▸ WHAT TO DO: Leave out every line that comes before the one containing "de préstamos. Como", and reproduce the rest of the listing below exactly, through its last line.

______________________________

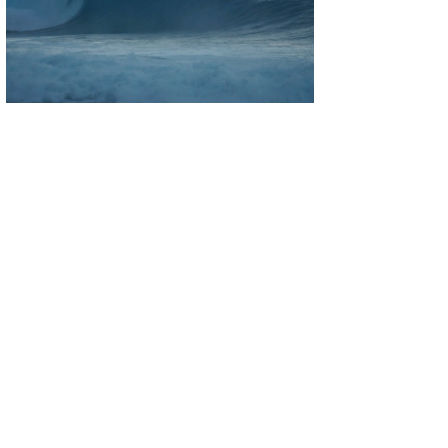
たっちー
ハンマー
まっきー
三輪予報士
小川予報士
上田純子
上條将美
唐澤予報士
SancheZ
ゴン
米山予報士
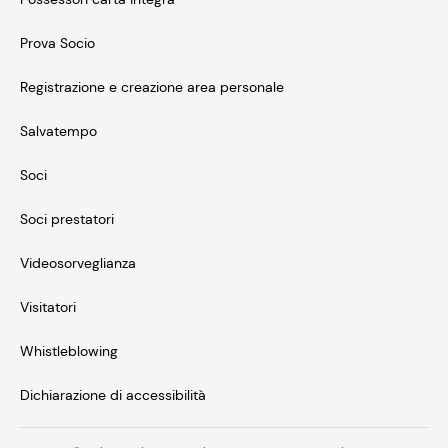
Prova Socio
Registrazione e creazione area personale
Salvatempo
Soci
Soci prestatori
Videosorveglianza
Visitatori
Whistleblowing
Dichiarazione di accessibilità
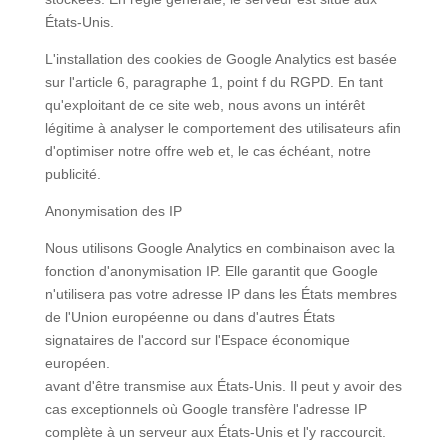
États-Unis.
L'installation des cookies de Google Analytics est basée
sur l'article 6, paragraphe 1, point f du RGPD. En tant
qu'exploitant de ce site web, nous avons un intérêt
légitime à analyser le comportement des utilisateurs afin
d'optimiser notre offre web et, le cas échéant, notre
publicité.
Anonymisation des IP
Nous utilisons Google Analytics en combinaison avec la
fonction d'anonymisation IP. Elle garantit que Google
n'utilisera pas votre adresse IP dans les États membres
de l'Union européenne ou dans d'autres États
signataires de l'accord sur l'Espace économique
européen.
avant d'être transmise aux États-Unis. Il peut y avoir des
cas exceptionnels où Google transfère l'adresse IP
complète à un serveur aux États-Unis et l'y raccourcit.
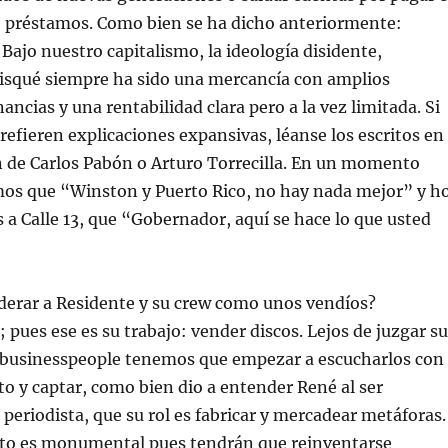
de préstamos. Como bien se ha dicho anteriormente:
 Bajo nuestro capitalismo, la ideología disidente,
risqué siempre ha sido una mercancía con amplios
ncias y una rentabilidad clara pero a la vez limitada. Si
refieren explicaciones expansivas, léanse los escritos en
n de Carlos Pabón o Arturo Torrecilla. En un momento
os que “Winston y Puerto Rico, no hay nada mejor” y h
 a Calle 13, que “Gobernador, aquí se hace lo que usted
erar a Residente y su crew como unos vendíos?
 pues ese es su trabajo: vender discos. Lejos de juzgar su
businesspeople tenemos que empezar a escucharlos con
 y captar, como bien dio a entender René al ser
periodista, que su rol es fabricar y mercadear metáforas.
reto es monumental pues tendrán que reinventarse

______________________________

▸ FINISHED EXERCISE:
de préstamos. Como bien se ha dicho anteriormente:
 Bajo nuestro capitalismo, la ideología disidente,
risqué siempre ha sido una mercancía con amplios
ncias y una rentabilidad clara pero a la vez limitada. Si
refieren explicaciones expansivas, léanse los escritos en
n de Carlos Pabón o Arturo Torrecilla. En un momento
os que “Winston y Puerto Rico, no hay nada mejor” y h
 a Calle 13, que “Gobernador, aquí se hace lo que usted
erar a Residente y su crew como unos vendíos?
 pues ese es su trabajo: vender discos. Lejos de juzgar su
businesspeople tenemos que empezar a escucharlos con
 y captar, como bien dio a entender René al ser
periodista, que su rol es fabricar y mercadear metáforas.
reto es monumental pues tendrán que reinventarse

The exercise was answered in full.